A-B InBev Cleared to Swallow VA Craft Brewer

     (CN) – Anheuser-Busch InBev has divested enough beer companies to acquire the Virginia craft brewery Devils Backbone without trampling competition, federal investigators said.
     The end of the Justice Department’s antitrust investigation Tuesday clears the way for A-B InBev to take over Devils Backbone, headquartered in Virginia since 1992.
     Tuesday’s announcement comes roughly just over a month after A-B InBev made a massive concession to swallow up SABMiller, the world’s second-largest beer distributor.
     A deal valued at $107 billion, the record-breaking merger required A-B InBev to divest all of SABMiller’s U.S. enterprises, namely the domestic-beer giant MillerCoors.
     A-B InBev made similar concessions in 2013 when it bought Mexican brewer Grupo Modelo. Grupo Modelo’s Corona had been the best-selling imported beer in the United States before the merger, and an independent competitor took over both Corona and Pacifico sales to clear antitrust concerns.
     Since then, antitrust regulators have touted, both Corona and Pacifico sales have grown.
     A-B InBev itself is the product of an earlier merger: Belgium-based InBev bought St. Louis-based Anheuser-Busch for $52 billion in 2008. In addition to Budweiser, the giant’s holdings include Busch and Michelob.
     As to the Goliath’s purchase of Devils Backbone, Deputy Assistant Attorney General Juan Arteaga said in a statement Tuesday that “the competitive implications … are too uncertain at this time to warrant further investigation.”
     Arteaga also acknowledged that while craft breweries have provided “the most diverse, innovative and dynamic brewing culture in the world.”
     Despite their vital role in limiting total market domination by large brewers, the Justice Department does not see any major hindrance to the market or beer industry with the ABI-Devils Backbone merger.
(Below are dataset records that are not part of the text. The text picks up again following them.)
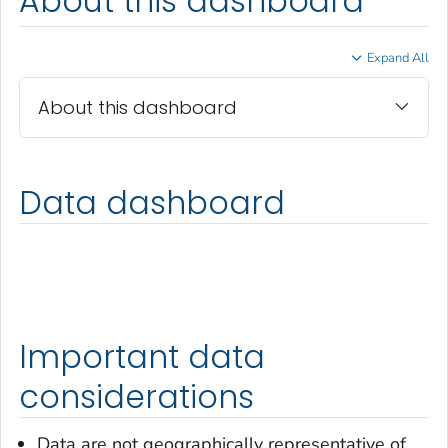
About this dashboard
Expand All
About this dashboard
Data dashboard
Important data
considerations
Data are not geographically representative of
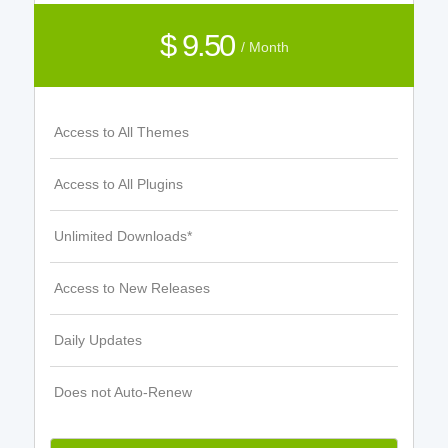
$ 9.50
/ Month
Access to All Themes
Access to All Plugins
Unlimited Downloads*
Access to New Releases
Daily Updates
Does not Auto-Renew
     Though the investigation has officially ended, Arteaga added that his antitrust “division will be carefully monitoring ABI’s compliance with its distribution obligations under this settlement.”
     The criteria for the division’s review process regarding future acquisitions were also clarified.
     “The division will consider whether these transactions, either singularly or collectively, are likely to harm competition by, among other things, giving ABI the ability to prevent its craft rivals from effectively getting their products to the market,” Arteaga said, “or the ability to increase high-end beer prices which, in turn, would enhance ABI’s ability to raise prices in the premium and sub-premium beer segments.”
     If ABI is caught breaking any of the terms approved by the division, Arteaga said it would be immediately subject to the re-opening of an investigation while the division also considered “all of its enforcement options.”
     Just before Labor Day, A-B InBev announced that it will begin a series of employee layoffs to curb costs during the merger transition with SABMiller. The conglomerate expects to shed 3 percent of its employees.